• **Material provided**
◆ ◆ ◆ ◆

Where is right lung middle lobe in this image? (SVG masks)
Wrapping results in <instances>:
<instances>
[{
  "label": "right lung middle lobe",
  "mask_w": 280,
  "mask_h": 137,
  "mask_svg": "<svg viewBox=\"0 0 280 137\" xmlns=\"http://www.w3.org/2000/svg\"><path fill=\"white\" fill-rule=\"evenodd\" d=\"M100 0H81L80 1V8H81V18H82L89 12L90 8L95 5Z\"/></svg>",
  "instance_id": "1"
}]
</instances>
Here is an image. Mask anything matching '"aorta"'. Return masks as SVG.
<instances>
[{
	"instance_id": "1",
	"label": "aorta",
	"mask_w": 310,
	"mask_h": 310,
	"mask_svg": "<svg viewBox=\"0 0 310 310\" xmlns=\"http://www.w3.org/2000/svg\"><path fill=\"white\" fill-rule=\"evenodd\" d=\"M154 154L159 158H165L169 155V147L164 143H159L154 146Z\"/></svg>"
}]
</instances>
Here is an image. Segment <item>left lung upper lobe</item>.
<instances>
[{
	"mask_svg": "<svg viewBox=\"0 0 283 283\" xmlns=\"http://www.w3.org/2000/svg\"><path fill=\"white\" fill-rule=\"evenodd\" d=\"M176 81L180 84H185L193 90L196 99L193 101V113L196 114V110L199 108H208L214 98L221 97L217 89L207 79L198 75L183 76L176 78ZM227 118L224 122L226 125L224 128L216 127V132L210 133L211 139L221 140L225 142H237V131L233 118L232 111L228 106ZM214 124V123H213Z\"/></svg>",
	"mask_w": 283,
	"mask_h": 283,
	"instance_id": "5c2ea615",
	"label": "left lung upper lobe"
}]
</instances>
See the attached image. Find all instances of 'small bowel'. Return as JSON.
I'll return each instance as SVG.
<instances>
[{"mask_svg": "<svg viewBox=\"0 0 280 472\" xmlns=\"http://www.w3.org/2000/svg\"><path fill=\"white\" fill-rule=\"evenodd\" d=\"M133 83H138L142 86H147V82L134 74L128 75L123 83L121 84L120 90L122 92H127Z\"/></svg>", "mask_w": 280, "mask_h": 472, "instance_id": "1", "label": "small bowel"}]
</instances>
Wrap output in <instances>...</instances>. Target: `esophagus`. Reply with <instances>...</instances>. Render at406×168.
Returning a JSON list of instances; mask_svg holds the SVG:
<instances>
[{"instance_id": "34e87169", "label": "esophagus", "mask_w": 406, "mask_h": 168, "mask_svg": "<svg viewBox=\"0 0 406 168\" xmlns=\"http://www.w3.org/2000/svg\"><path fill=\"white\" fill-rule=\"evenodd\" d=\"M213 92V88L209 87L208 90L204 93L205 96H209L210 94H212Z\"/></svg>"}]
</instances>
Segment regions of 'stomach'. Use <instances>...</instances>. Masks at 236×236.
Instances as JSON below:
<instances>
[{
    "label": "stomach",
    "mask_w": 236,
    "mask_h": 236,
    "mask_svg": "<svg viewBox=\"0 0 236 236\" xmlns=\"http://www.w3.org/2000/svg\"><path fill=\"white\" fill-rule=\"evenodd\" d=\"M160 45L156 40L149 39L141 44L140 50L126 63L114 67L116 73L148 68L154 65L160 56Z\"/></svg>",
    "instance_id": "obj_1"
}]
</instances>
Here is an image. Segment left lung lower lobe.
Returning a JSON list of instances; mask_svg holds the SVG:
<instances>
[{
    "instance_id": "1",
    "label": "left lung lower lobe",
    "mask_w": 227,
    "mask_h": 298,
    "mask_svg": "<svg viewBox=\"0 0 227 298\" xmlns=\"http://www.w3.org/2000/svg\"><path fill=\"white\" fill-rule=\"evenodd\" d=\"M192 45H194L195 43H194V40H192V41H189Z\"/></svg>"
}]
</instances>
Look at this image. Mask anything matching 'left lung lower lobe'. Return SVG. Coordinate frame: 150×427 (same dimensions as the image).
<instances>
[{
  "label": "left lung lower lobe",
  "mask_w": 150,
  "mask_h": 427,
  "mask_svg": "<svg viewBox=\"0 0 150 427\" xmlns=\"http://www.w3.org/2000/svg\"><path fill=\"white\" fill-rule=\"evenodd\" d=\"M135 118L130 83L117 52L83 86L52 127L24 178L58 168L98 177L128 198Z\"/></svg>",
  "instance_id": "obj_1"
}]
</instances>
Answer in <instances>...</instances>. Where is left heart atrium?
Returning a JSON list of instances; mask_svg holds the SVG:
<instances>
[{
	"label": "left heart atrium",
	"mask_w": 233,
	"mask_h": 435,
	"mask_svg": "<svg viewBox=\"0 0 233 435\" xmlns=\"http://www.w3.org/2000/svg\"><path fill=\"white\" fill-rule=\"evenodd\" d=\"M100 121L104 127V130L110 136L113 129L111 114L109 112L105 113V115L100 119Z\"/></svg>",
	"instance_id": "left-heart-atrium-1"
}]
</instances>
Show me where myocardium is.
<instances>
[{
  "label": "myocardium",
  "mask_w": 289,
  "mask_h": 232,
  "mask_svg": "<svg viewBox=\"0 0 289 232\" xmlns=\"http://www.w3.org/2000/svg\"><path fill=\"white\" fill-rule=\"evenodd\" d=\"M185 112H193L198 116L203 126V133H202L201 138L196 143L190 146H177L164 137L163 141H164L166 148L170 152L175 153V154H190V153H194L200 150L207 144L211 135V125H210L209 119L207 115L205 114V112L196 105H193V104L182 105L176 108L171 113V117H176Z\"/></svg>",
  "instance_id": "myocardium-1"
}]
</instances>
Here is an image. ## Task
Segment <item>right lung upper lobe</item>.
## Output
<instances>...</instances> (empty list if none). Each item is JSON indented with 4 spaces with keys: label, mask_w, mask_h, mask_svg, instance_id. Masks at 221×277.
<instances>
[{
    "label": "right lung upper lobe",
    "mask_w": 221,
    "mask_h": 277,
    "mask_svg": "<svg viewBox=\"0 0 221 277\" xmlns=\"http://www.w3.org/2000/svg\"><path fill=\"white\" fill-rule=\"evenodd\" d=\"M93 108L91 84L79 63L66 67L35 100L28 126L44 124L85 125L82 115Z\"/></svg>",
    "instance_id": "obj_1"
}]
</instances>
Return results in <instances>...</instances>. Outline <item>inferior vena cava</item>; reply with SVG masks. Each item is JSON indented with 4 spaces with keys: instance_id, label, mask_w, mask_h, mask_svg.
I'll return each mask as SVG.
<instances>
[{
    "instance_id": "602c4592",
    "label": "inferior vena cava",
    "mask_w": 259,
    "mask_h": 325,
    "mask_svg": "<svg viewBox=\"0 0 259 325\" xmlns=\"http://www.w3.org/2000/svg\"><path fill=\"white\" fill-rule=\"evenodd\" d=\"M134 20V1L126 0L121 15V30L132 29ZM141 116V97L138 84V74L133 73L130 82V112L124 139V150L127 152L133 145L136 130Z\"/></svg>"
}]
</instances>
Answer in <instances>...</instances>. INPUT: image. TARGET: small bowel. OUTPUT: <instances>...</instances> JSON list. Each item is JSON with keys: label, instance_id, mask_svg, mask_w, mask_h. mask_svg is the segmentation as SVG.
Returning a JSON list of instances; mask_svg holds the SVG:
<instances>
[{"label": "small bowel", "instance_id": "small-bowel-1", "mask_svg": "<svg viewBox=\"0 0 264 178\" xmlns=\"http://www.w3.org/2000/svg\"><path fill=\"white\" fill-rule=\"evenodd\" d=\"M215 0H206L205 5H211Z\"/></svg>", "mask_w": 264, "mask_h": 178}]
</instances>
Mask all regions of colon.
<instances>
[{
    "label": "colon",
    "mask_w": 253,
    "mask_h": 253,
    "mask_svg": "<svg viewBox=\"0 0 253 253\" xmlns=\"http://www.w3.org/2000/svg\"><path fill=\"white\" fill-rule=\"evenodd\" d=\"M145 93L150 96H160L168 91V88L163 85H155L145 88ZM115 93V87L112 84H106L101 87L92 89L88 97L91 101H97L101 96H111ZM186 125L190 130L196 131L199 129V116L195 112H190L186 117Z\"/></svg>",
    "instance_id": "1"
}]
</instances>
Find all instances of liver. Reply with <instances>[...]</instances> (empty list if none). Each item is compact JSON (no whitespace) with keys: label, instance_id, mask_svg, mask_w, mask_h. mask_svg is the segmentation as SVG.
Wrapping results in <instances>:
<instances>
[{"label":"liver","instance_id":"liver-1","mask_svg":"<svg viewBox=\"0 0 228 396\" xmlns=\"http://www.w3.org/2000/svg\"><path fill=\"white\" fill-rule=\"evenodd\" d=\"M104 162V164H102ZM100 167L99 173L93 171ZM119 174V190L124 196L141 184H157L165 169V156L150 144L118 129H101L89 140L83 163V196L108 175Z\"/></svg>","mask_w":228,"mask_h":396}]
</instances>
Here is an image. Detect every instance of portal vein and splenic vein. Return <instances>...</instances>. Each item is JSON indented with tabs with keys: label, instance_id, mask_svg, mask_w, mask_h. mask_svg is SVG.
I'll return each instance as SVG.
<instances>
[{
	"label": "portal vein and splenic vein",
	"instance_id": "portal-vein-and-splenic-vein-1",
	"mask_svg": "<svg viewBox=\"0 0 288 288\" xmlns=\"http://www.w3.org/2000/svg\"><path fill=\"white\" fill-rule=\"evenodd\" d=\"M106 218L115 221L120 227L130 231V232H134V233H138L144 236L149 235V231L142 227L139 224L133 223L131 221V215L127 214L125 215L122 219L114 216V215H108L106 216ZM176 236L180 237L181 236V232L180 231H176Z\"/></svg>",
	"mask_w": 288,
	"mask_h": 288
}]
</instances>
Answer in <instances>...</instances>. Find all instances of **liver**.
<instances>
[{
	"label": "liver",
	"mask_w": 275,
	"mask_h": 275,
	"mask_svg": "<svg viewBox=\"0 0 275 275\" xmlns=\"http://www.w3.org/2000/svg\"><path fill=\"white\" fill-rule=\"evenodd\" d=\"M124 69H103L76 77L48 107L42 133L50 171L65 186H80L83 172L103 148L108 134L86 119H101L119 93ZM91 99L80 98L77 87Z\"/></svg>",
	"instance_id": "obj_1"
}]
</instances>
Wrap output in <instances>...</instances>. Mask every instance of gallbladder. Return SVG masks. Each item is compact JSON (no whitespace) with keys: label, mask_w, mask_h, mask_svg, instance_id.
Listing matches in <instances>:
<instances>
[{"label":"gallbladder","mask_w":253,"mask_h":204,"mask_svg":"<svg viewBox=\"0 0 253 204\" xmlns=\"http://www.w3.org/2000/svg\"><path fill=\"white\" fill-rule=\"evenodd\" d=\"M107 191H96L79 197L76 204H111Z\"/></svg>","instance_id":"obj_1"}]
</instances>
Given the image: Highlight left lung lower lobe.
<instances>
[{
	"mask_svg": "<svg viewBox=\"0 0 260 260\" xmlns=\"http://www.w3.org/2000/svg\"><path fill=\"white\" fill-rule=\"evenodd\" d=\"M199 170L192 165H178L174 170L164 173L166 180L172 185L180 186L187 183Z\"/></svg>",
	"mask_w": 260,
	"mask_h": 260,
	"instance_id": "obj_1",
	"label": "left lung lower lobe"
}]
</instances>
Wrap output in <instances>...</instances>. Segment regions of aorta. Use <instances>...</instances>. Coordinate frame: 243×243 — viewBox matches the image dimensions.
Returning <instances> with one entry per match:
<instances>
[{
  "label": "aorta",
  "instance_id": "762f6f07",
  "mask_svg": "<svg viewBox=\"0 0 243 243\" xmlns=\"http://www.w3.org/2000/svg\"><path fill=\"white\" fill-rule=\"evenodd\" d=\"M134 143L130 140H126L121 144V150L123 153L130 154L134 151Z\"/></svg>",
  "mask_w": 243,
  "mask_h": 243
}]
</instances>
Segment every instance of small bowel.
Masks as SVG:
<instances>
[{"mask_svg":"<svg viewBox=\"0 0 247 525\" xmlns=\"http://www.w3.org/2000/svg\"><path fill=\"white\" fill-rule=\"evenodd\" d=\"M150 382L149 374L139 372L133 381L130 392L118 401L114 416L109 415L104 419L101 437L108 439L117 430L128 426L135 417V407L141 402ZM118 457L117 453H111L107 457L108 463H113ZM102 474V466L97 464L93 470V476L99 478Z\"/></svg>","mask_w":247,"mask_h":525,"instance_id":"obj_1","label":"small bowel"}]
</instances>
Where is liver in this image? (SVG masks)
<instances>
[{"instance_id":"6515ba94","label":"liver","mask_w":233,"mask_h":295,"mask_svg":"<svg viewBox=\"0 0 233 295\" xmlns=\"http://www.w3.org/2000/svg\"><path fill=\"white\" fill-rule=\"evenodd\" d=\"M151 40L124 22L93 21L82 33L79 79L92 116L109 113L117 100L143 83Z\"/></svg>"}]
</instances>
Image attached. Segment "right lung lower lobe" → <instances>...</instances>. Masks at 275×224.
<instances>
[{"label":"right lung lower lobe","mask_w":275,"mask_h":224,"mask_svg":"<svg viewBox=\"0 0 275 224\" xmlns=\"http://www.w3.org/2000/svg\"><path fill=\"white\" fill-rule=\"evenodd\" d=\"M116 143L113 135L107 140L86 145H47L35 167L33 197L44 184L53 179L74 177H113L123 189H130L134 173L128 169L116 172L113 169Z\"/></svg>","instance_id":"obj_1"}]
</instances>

◆ ◆ ◆ ◆

• **Aim of the exercise**
For the span from the line containing "Where is liver in this image? (SVG masks)" through the last line of the entries above, transcribe each line exactly and leave out everything else.

• **Task result**
Where is liver in this image? (SVG masks)
<instances>
[{"instance_id":"6515ba94","label":"liver","mask_w":233,"mask_h":295,"mask_svg":"<svg viewBox=\"0 0 233 295\" xmlns=\"http://www.w3.org/2000/svg\"><path fill=\"white\" fill-rule=\"evenodd\" d=\"M151 40L124 22L93 21L82 33L79 79L92 116L109 113L117 100L143 83Z\"/></svg>"}]
</instances>
Image attached. Segment "right lung lower lobe" → <instances>...</instances>. Masks at 275×224.
<instances>
[{"label":"right lung lower lobe","mask_w":275,"mask_h":224,"mask_svg":"<svg viewBox=\"0 0 275 224\" xmlns=\"http://www.w3.org/2000/svg\"><path fill=\"white\" fill-rule=\"evenodd\" d=\"M116 143L113 135L107 140L86 145H47L35 167L33 197L44 184L53 179L74 177H113L123 189H130L134 173L128 169L116 172L113 169Z\"/></svg>","instance_id":"obj_1"}]
</instances>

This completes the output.